→ DATA SHOWN
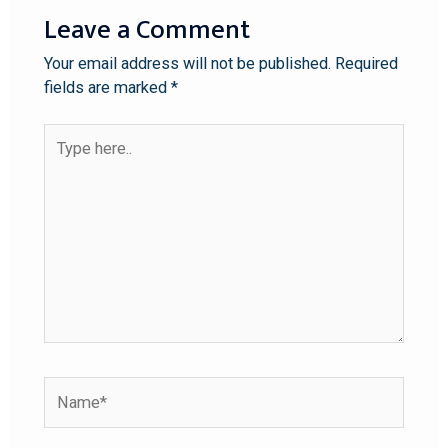
Leave a Comment
Your email address will not be published.
Required
fields are marked
*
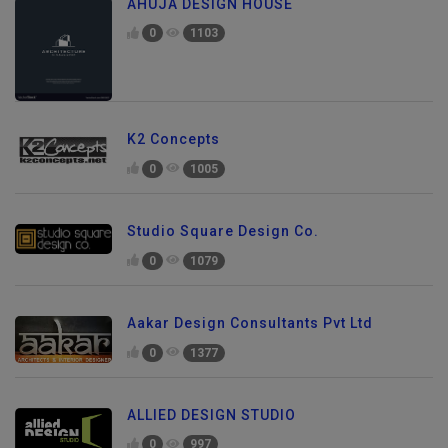
AHUJA DESIGN HOUSE
0
1103
K2 Concepts
0
1005
Studio Square Design Co.
0
1079
Aakar Design Consultants Pvt Ltd
0
1377
ALLIED DESIGN STUDIO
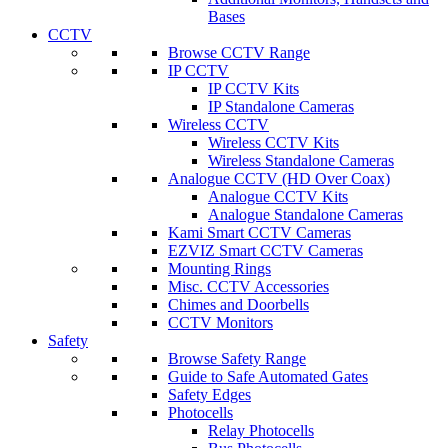
Bases
CCTV
Browse CCTV Range
IP CCTV
IP CCTV Kits
IP Standalone Cameras
Wireless CCTV
Wireless CCTV Kits
Wireless Standalone Cameras
Analogue CCTV (HD Over Coax)
Analogue CCTV Kits
Analogue Standalone Cameras
Kami Smart CCTV Cameras
EZVIZ Smart CCTV Cameras
Mounting Rings
Misc. CCTV Accessories
Chimes and Doorbells
CCTV Monitors
Safety
Browse Safety Range
Guide to Safe Automated Gates
Safety Edges
Photocells
Relay Photocells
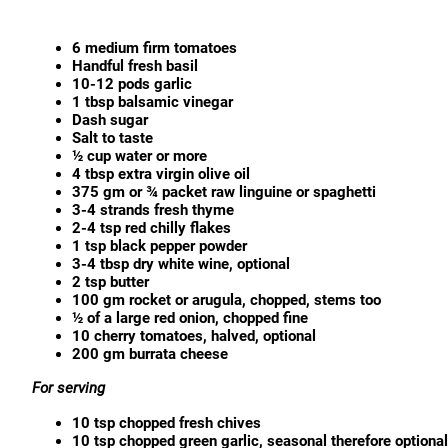
6 medium firm tomatoes
Handful fresh basil
10-12 pods garlic
1 tbsp balsamic vinegar
Dash sugar
Salt to taste
½ cup water or more
4 tbsp extra virgin olive oil
375 gm or ¾ packet raw linguine or spaghetti
3-4 strands fresh thyme
2-4 tsp red chilly flakes
1 tsp black pepper powder
3-4 tbsp dry white wine, optional
2 tsp butter
100 gm rocket or arugula, chopped, stems too
½ of a large red onion, chopped fine
10 cherry tomatoes, halved, optional
200 gm burrata cheese
For serving
10 tsp chopped fresh chives
10 tsp chopped green garlic, seasonal therefore optional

→ YOUR GOAL
Write out the lines of the records exactly, starting at the one holding "½ of a large red onion, chopped fine" and ending with the last line, and include no others.

→ EXERCISE OUTPUT
½ of a large red onion, chopped fine
10 cherry tomatoes, halved, optional
200 gm burrata cheese
For serving
10 tsp chopped fresh chives
10 tsp chopped green garlic, seasonal therefore optional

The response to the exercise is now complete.